Y cualquier asunto, desde un estornudo hasta una declaración tan corriente y estúpida como la señalada tendrá repercusión. Soy de los primeros en reconocer su capacidad y liderazgo como director técnico, su éxito al formar grupos cambiándole incluso la mentalidad a un América que venía perdedor y que hoy ya puede decirse ganador, aunque bien visto hasta hoy no ha ganado nada, pero parece ir en ese camino, su grupo se ve, se siente muy unido y convencido de lo que quiere el técnico, por este razón no me explico…

Las estupideces del ”piojo” 

Saliendo a cada rato a atajar reporteros que le hacen preguntas incómodas, que bien podría torearlos de otra manera y más aún, a justificarse siempre detrás de los árbitros, cuando las cosas no le salen bien, pero en esta declaración corriente, insensata, vulgar hasta la pared de enfrente y sin una razón u objetivo que pudiera siquiera esgrimirse, Miguel Herrera auténticamente “se va de hocico” y como dirían en mi pueblo: “borrando con las patas lo bien que hace con las manos”.

No puede quedarse así 

La Femexfut y concretamente la Liga MX tienen un código de conducta, conocido y aprobado por directivos, jugadores y técnicos y en este seguramente hay sanciones previstas en algunos capítulos y reglamentos para estos insultos y ataques con “diarrea verbal” entre los miembros de la llamada “familia del futbol”. 

Lo mínimo que espero este lunes es una postura por parte de Decio de María, el más alto jerarca de la Liga MX, para conocer las consecuencias y la sanción a la que se hace acreedor este excelente técnico, Miguel el “Piojo” Herrera, cuyas estúpidas declaraciones van más allá de lo corriente y fuera de sitito al ser dirigidas por el solo propósito de insultar y denostar a un miembro distinguido de esta llamada “familia futbolera” que si nos ceñimos a los logros en la cancha, tiene mucho más medallas Mejía Barón que las que hasta hoy puede presumir Miguel Herrera.
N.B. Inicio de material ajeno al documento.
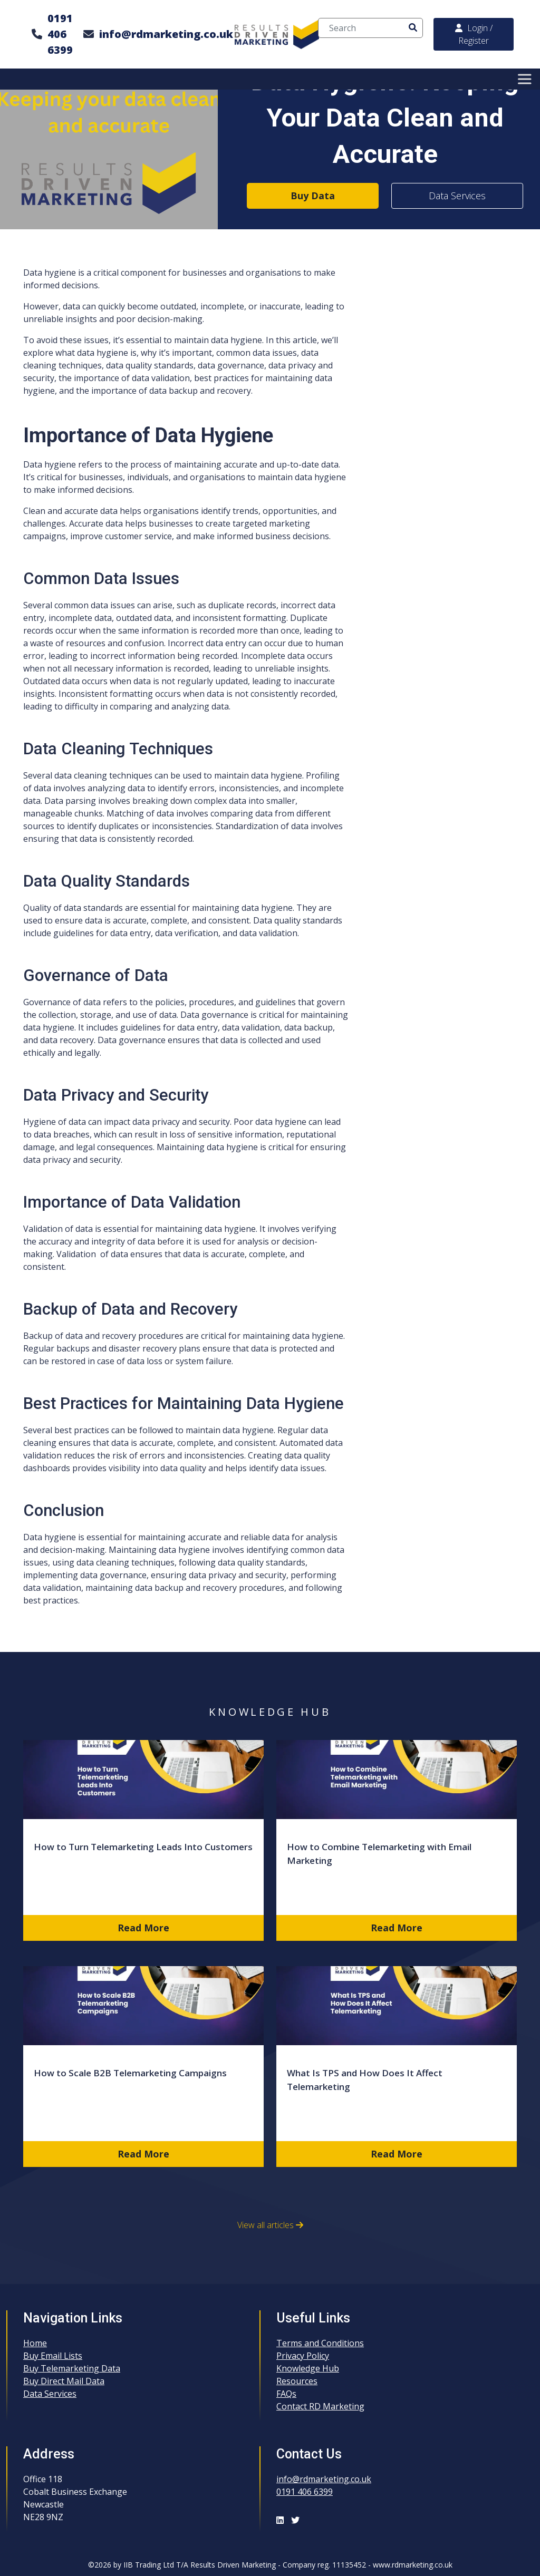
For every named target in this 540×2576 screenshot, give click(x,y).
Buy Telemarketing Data (71, 2368)
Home (35, 2343)
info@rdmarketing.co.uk (166, 34)
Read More (143, 1927)
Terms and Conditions (320, 2343)
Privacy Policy (302, 2355)
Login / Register (474, 34)
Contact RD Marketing (320, 2406)
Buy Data (313, 195)
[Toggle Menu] (526, 79)
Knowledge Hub (307, 2368)
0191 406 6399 (60, 34)
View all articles (270, 2225)
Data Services (457, 195)
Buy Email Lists (52, 2355)
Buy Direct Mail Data (63, 2381)
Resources (296, 2381)
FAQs (286, 2393)
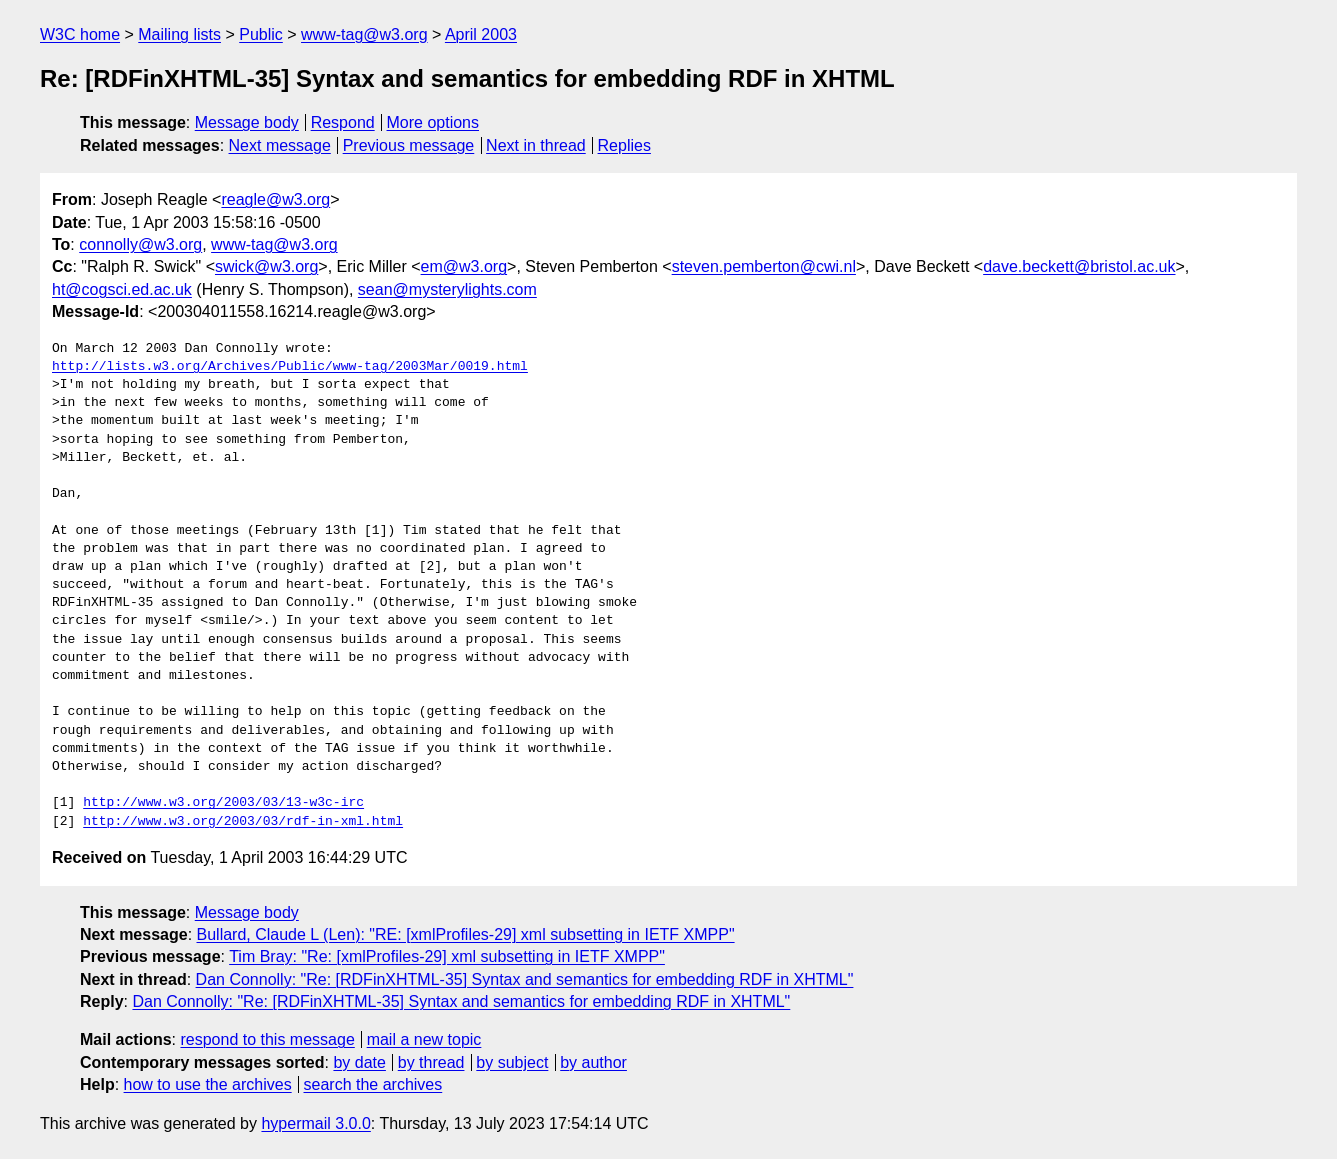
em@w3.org (464, 266)
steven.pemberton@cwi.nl (764, 266)
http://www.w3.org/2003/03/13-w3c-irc (223, 803)
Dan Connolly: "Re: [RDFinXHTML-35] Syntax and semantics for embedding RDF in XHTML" (525, 979)
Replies (624, 145)
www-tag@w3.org (364, 34)
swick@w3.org (266, 266)
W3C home (80, 34)
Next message (280, 145)
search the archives (373, 1084)
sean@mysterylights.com (447, 289)
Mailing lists (179, 34)
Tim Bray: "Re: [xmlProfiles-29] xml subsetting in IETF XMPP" (447, 956)
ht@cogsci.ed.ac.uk (122, 289)
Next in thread (536, 145)
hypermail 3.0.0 (315, 1123)
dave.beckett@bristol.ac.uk (1079, 266)
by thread (431, 1062)
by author (593, 1062)
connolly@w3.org (140, 244)
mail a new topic (424, 1039)
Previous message (409, 145)
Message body (247, 122)
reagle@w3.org (275, 199)
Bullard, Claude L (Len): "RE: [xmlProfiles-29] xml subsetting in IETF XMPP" (466, 934)
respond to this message (267, 1039)
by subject (512, 1062)
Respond (343, 122)
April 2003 (481, 34)
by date (359, 1062)
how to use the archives (208, 1084)
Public (261, 34)
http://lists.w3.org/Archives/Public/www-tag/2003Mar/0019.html (290, 367)
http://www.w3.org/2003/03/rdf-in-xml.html (243, 822)
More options (433, 122)
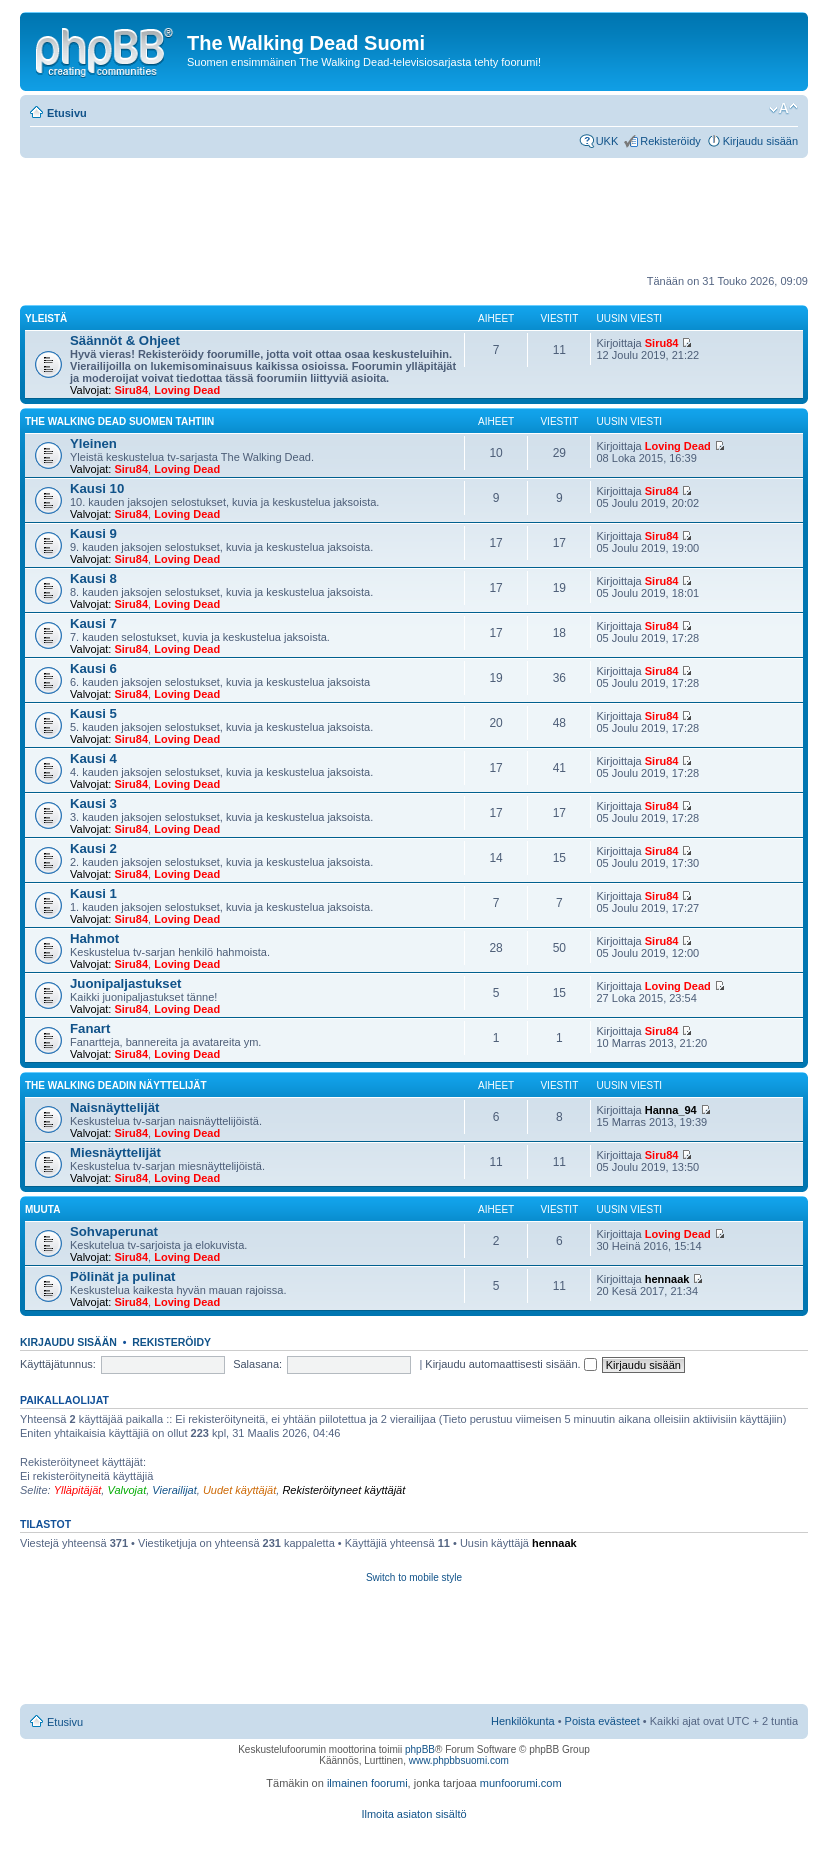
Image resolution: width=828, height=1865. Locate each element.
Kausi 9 (93, 533)
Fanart (90, 1028)
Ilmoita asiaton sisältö (413, 1814)
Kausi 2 (93, 848)
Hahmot (94, 938)
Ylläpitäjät (78, 1490)
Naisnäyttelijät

Así las cosas pues, valdría la pena que Ricardo Peláez y Yon de Luisa recordaran aquél episodio de noviembre de 2007, cuando con un gran valor civil, el Rey Juan Carlos de España le puso cara a la “diarrea verbal” de Hugo Chávez retándolo y conminándolo con aquella frase histórica: ¿Por qué no te callas?… Así de fácil.